Marie-Victorin
Création de :
Denys Michaud

Récipiendaire

LeBlanc, Jacques

Prix Marie-Victorin 1989
Catégorie : Scientifique

Physiologiste

Né le 23 août 1921
Saint-Joachim-de-Montmorency
Décédé le 13 novembre 2010
Québec

Jacques LeBlanc - lauréat
Photo : Daniel Lessard

Jacques LeBlanc fait figure de pionnier de la recherche biomédicale au Québec et au Canada, et cela, non seulement à cause de l'époque héroïque pendant laquelle il a commencé sa carrière (1950), mais aussi parce qu'il s'est fait connaître très tôt par la qualité et l'originalité de ses recherches.

Michel Jobin, professeur associé et ex-directeur, Département de physiologie, Faculté de médecine, Université Laval.
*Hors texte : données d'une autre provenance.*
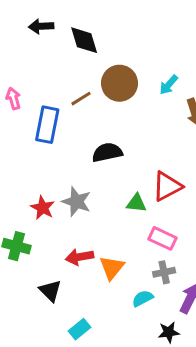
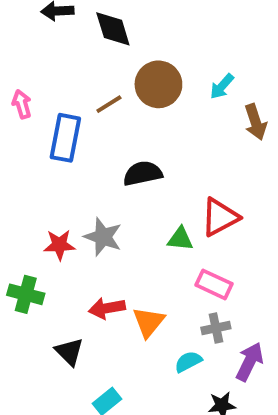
red star: (43, 208) -> (59, 245), turned -30

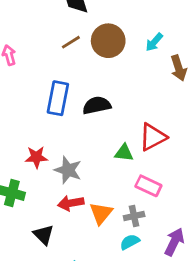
brown line: (109, 104) -> (71, 42), moved
blue rectangle: (65, 138) -> (58, 98), moved
gray star: (103, 237) -> (68, 170), moved
gray cross: (216, 328) -> (134, 216), moved

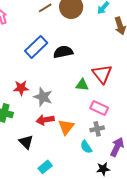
blue rectangle: (58, 98) -> (36, 47), turned 35
red triangle: (153, 137) -> (102, 74), turned -40
gray cross: (134, 216) -> (97, 129), moved
cyan semicircle: (130, 242) -> (86, 147), turned -96

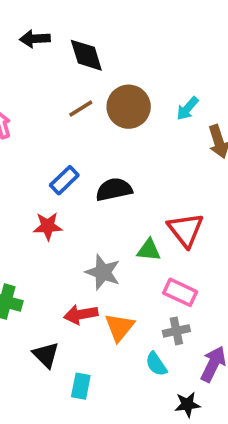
blue rectangle: (36, 47) -> (64, 180), size x0.7
red star: (21, 88) -> (48, 226), moved
gray star: (43, 97) -> (103, 272), moved
cyan rectangle: (45, 167) -> (81, 386), moved, turned -40

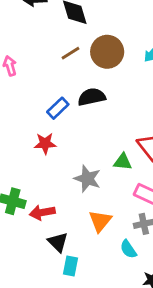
black semicircle: (114, 189) -> (92, 97), moved
red arrow: (81, 314) -> (42, 212), moved
black triangle: (46, 355) -> (58, 242), moved

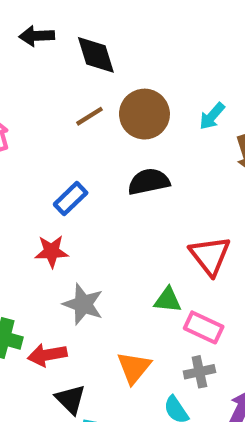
black semicircle: (92, 97) -> (149, 182), moved
green triangle: (123, 162) -> (168, 300), moved
gray star: (87, 179) -> (83, 304), moved

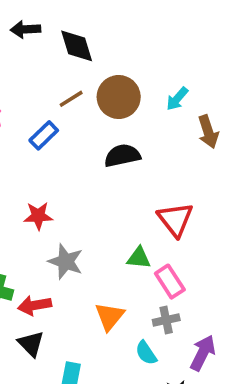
blue rectangle: (71, 199) -> (44, 135), moved
pink rectangle: (204, 327) -> (170, 282), turned 32
black triangle: (71, 399) -> (31, 344), moved

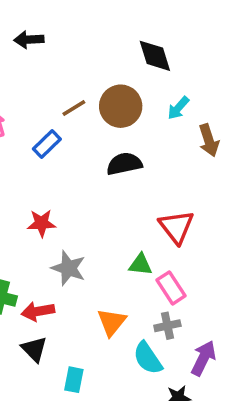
black diamond: (77, 46) -> (155, 56), moved
cyan semicircle: (146, 353) -> (148, 358), size x1.4

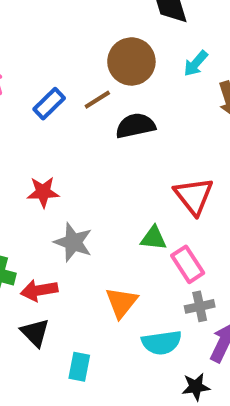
brown line: (74, 108) -> (97, 100), moved
gray cross: (167, 326) -> (200, 306), moved
cyan semicircle: (148, 358) -> (162, 343), turned -64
Le physiologiste Jacques LeBlanc, dont l'œuvre est basée sur la relation de l'être humain avec son milieu, inspire le respect dans le domaine de la recherche biomédicale en raison de l'audace de ses travaux. Depuis près de 50 ans, ce chercheur passionné interprète un aspect tout particulier des liens étroits de l'être humain avec la nature : l'exposition au froid. Les travaux de ce Québécois, qui s'impose en expert des mécanismes de résistance et d'adaptation au froid, suscitent très tôt l'intérêt des milieux scientifiques internationaux en raison de leur qualité et, surtout, de leur nouveauté.

Les chemins de la recherche

Dès sa sortie du tout nouveau Département de biologie de l'Université Laval — en 1947, il est de la troisième promotion —, Jacques LeBlanc fait preuve d'initiative. Il poursuit des études de troisième cycle à une époque où la recherche biomédicale en est encore à ses premiers balbutiements. L'aventure en vaut la peine. Il devient l'un des chefs de file de la jeune discipline.

D'abord pour le ministère de la Défense canadienne puis celui de la Défense américaine, le chercheur s'attaque, au cours des années 50, à un domaine peu exploré : la physiologie humaine appliquée. Ses premiers travaux témoignent de « son effort de guerre » sur le plan scientifique. Il démontre en effet que la vitamine C réduit les douleurs aux pieds, à l'œdème, ainsi que la difficulté à marcher des militaires exposés au froid pendant longtemps et dont le régime est déficient en calories. À la suite de ces résultats, 500 mg de vitamine C seront ajoutés aux rations de survie de l'armée canadienne.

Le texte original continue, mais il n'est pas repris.